[PATCH v2] gdbsupport: add path_join function

Simon Marchi simon.marchi@polymtl.ca
Wed Apr 20 00:20:05 GMT 2022


From: Simon Marchi <simon.marchi@efficios.com>

New in v2:

  - Add some Windows tests.  I didn't add much because I don't know what
    kind of corner cases is important to test.  It would take someone
    who knows and cares about Windows to improve them, if need be.
  - Change the behavior to look more like concatenation of
    std::filesystem::path objects (from C++17).  Our implementation
    isn't as complete as the std::filesystem one though.  If we need
    something that is even closer to std::filesystem::path, perhaps we
    can make a local import of the libstdc++ implementation, like we did
    for string_view, rather than trying to re-implement it.
  - Replace the variadic function with a templated function.

In this review [1], Eli pointed out that we should be careful when
concatenating file names to avoid duplicated slashes.  On Windows, a
double slash at the beginning of a file path has a special meaning.  So
naively concatenating "/"  and "foo/bar" would give "//foo/bar", which
would not give the desired results.  We already have a few spots doing:

  if (first_path ends with a slash)
    path = first_path + second_path
  else
    path = first_path + slash + second_path

In general, I think it's nice to avoid superfluous slashes in file
paths, since they might end up visible to the user and look a bit
unprofessional.

Introduce the path_join function that can be used to join multiple path
components together (along with unit tests).
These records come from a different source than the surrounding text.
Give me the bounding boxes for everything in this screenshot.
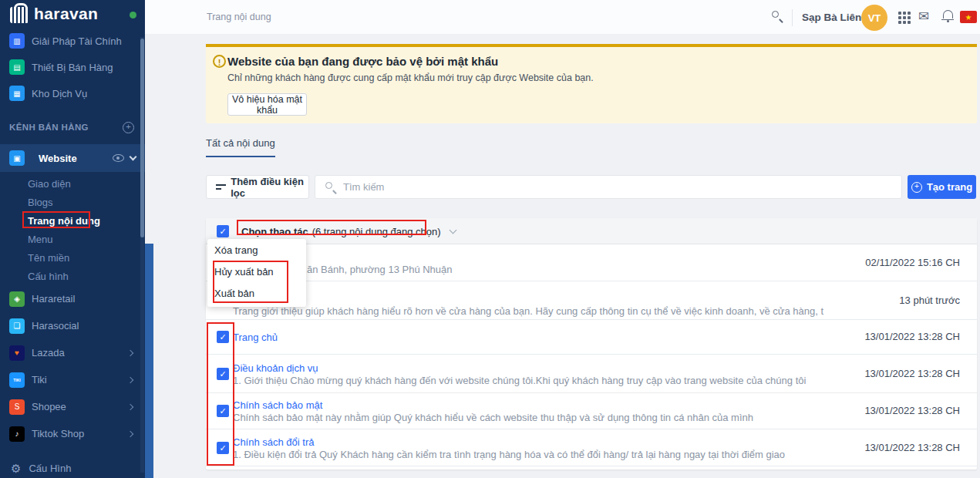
select-all-checkbox[interactable] (217, 225, 229, 237)
tiktok-icon: ♪ (9, 426, 25, 442)
warning-icon: ! (213, 55, 226, 68)
add-channel-icon[interactable] (123, 122, 134, 133)
finance-icon: ▥ (9, 33, 25, 49)
avatar[interactable]: VT (861, 5, 887, 31)
sidebar-item-tiktok-shop[interactable]: ♪ Tiktok Shop (0, 420, 145, 447)
submenu-item-menu[interactable]: Menu (0, 230, 145, 248)
menu-item-publish[interactable]: Xuất bản (207, 283, 306, 305)
row-checkbox[interactable] (217, 405, 229, 417)
haravan-admin-page: haravan ▥ Giải Pháp Tài Chính ▤ Thiết Bị… (0, 0, 980, 478)
sidebar-item-website[interactable]: ▣ Website (0, 144, 145, 172)
eye-icon[interactable] (113, 154, 124, 162)
pages-table: Chọn thao tác (6 trang nội dung đang chọ… (206, 218, 977, 470)
plus-circle-icon (911, 182, 922, 193)
row-date: 13/01/2022 13:28 CH (864, 442, 960, 453)
submenu-item-themes[interactable]: Giao diện (0, 174, 145, 193)
search-input[interactable] (343, 176, 883, 198)
gear-icon: ⚙ (11, 462, 21, 476)
chevron-down-icon (449, 227, 456, 234)
service-icon: ▦ (9, 86, 25, 101)
sidebar-item-services[interactable]: ▦ Kho Dịch Vụ (0, 80, 145, 106)
row-date: 02/11/2022 15:16 CH (865, 257, 960, 268)
row-checkbox[interactable] (217, 331, 229, 343)
topbar-divider (792, 9, 793, 26)
row-checkbox[interactable] (217, 368, 229, 380)
page-description: 1. Giới thiệu Chào mừng quý khách hàng đ… (233, 375, 806, 387)
channel-label: Tiktok Shop (32, 428, 128, 439)
row-date: 13 phút trước (899, 295, 960, 306)
menu-item-delete-page[interactable]: Xóa trang (207, 240, 306, 261)
channel-label: Harasocial (32, 320, 133, 332)
website-label: Website (39, 153, 113, 164)
menu-item-unpublish[interactable]: Hủy xuất bản (207, 261, 306, 283)
sidebar-item-pos-devices[interactable]: ▤ Thiết Bị Bán Hàng (0, 54, 145, 80)
page-title-link[interactable]: Chính sách bảo mật (233, 399, 322, 412)
chevron-right-icon (127, 376, 133, 382)
bell-icon[interactable] (943, 10, 953, 19)
page-title-link[interactable]: Điều khoản dịch vụ (233, 362, 318, 375)
pos-device-icon: ▤ (9, 59, 25, 75)
search-box (315, 175, 902, 199)
page-title-link[interactable]: Chính sách đổi trả (233, 436, 315, 449)
submenu-item-pages[interactable]: Trang nội dung (0, 211, 145, 230)
disable-password-button[interactable]: Vô hiệu hóa mật khẩu (227, 93, 307, 116)
shopee-icon: S (9, 399, 25, 415)
search-icon (325, 182, 337, 194)
bulk-action-header: Chọn thao tác (6 trang nội dung đang chọ… (206, 218, 977, 244)
sidebar-item-tiki[interactable]: TIKI Tiki (0, 366, 145, 393)
banner-title: Website của bạn đang được bảo vệ bởi mật… (227, 55, 498, 68)
table-row[interactable]: Điều khoản dịch vụ 1. Giới thiệu Chào mừ… (206, 355, 977, 393)
channel-label: Hararetail (32, 293, 133, 305)
add-filter-button[interactable]: Thêm điều kiện lọc (206, 175, 309, 199)
chevron-down-icon (130, 153, 137, 161)
lazada-icon: ♥ (9, 345, 25, 361)
table-row[interactable]: Trang giới thiệu giúp khách hàng hiểu rõ… (206, 281, 977, 320)
section-label: KÊNH BÁN HÀNG (9, 123, 123, 132)
website-submenu: Giao diện Blogs Trang nội dung Menu Tên … (0, 174, 145, 285)
apps-grid-icon[interactable] (898, 12, 911, 24)
sidebar-item-settings[interactable]: ⚙ Cấu Hình (0, 455, 145, 478)
sidebar-item-hararetail[interactable]: ◈ Hararetail (0, 285, 145, 312)
filter-label: Thêm điều kiện lọc (231, 176, 308, 199)
sidebar: haravan ▥ Giải Pháp Tài Chính ▤ Thiết Bị… (0, 0, 145, 478)
create-page-button[interactable]: Tạo trang (908, 175, 976, 199)
vietnam-flag-icon[interactable]: ★ (960, 11, 977, 23)
sales-channels-section: KÊNH BÁN HÀNG (0, 116, 145, 139)
haravan-bag-icon (10, 7, 29, 23)
sidebar-item-label: Kho Dịch Vụ (32, 88, 87, 99)
submenu-item-blogs[interactable]: Blogs (0, 193, 145, 211)
table-row[interactable]: Trang chủ 13/01/2022 13:28 CH (206, 320, 977, 355)
submenu-item-config[interactable]: Cấu hình (0, 267, 145, 285)
topbar: Trang nội dung Sạp Bà Liên VT ✉ ★ (145, 0, 980, 35)
bulk-actions-label: Chọn thao tác (241, 226, 308, 237)
mail-icon[interactable]: ✉ (918, 8, 929, 25)
table-row[interactable]: Chính sách bảo mật Chính sách bảo mật nà… (206, 393, 977, 429)
settings-label: Cấu Hình (29, 463, 71, 474)
page-description: Chính sách bảo mật này nhằm giúp Quý khá… (233, 412, 753, 424)
submenu-item-domains[interactable]: Tên miền (0, 248, 145, 267)
search-icon[interactable] (772, 11, 784, 23)
status-dot (130, 12, 136, 19)
harasocial-icon: ❏ (9, 318, 25, 334)
table-row[interactable]: ăn Bánh, phường 13 Phú Nhuận 02/11/2022 … (206, 244, 977, 281)
table-row[interactable]: Chính sách đổi trả 1. Điều kiện đổi trả … (206, 429, 977, 466)
sidebar-item-harasocial[interactable]: ❏ Harasocial (0, 312, 145, 339)
sidebar-scrollbar[interactable] (140, 37, 144, 473)
sidebar-item-finance[interactable]: ▥ Giải Pháp Tài Chính (0, 28, 145, 54)
sidebar-item-label: Giải Pháp Tài Chính (32, 35, 122, 47)
sidebar-scrollbar-thumb[interactable] (140, 39, 144, 237)
sidebar-item-shopee[interactable]: S Shopee (0, 393, 145, 420)
haravan-logo[interactable]: haravan (0, 0, 145, 28)
page-title-link[interactable]: Trang chủ (233, 332, 278, 344)
row-checkbox[interactable] (217, 442, 229, 454)
sidebar-item-label: Thiết Bị Bán Hàng (32, 62, 113, 73)
create-label: Tạo trang (927, 181, 972, 193)
page-description: ăn Bánh, phường 13 Phú Nhuận (307, 264, 453, 275)
sidebar-item-lazada[interactable]: ♥ Lazada (0, 339, 145, 366)
chevron-right-icon (127, 403, 133, 409)
channel-label: Lazada (32, 347, 128, 358)
row-date: 13/01/2022 13:28 CH (864, 368, 960, 379)
tab-all-content[interactable]: Tất cả nội dung (206, 137, 275, 157)
user-name[interactable]: Sạp Bà Liên (802, 12, 861, 23)
breadcrumb: Trang nội dung (207, 12, 271, 22)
The behavior is based on what concatenating std::filesystem::path
objects (available in C++17) would do.  With this behavior, joining with
an absolute path on the right hand side, like this:

  path_join ("/foo", "/bar");

results in just the right hand side being kept.  In this example, the
result is "/bar".

I initially wanted to make it possible to join two absolute paths, to
support the use case of prepending a sysroot path to a target file path,
or the prepending the debug-file-directory to a target file path.  But
the code in solib_find_1 shows that it is more complex than this anyway
(for example, when the right hand side is a Windows path with a drive
letter).  So I don't think we need to support that case in path_join.

Change a few spots to use path_join to show how it can be used.  I
believe that all the spots I changed are guarded by some checks that
ensure the right hand side operand is not an absolute path.  So we
shouldn't fall into the case described just above.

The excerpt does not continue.